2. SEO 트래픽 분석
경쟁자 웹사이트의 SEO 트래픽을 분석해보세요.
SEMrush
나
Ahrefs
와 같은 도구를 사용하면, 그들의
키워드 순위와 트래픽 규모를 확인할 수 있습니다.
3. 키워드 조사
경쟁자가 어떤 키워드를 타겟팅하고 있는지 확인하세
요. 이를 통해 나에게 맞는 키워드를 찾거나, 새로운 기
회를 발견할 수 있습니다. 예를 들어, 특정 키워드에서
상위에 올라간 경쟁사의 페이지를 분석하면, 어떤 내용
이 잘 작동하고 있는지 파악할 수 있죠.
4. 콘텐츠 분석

• _What you will do_
I need exact copies of the lines from the one holding "상위에 올라간 경쟁사의 페이지를 분석하면, 어떤 내용" through the end of the records above, and nothing beyond them.

• _Result_
상위에 올라간 경쟁사의 페이지를 분석하면, 어떤 내용
이 잘 작동하고 있는지 파악할 수 있죠.
4. 콘텐츠 분석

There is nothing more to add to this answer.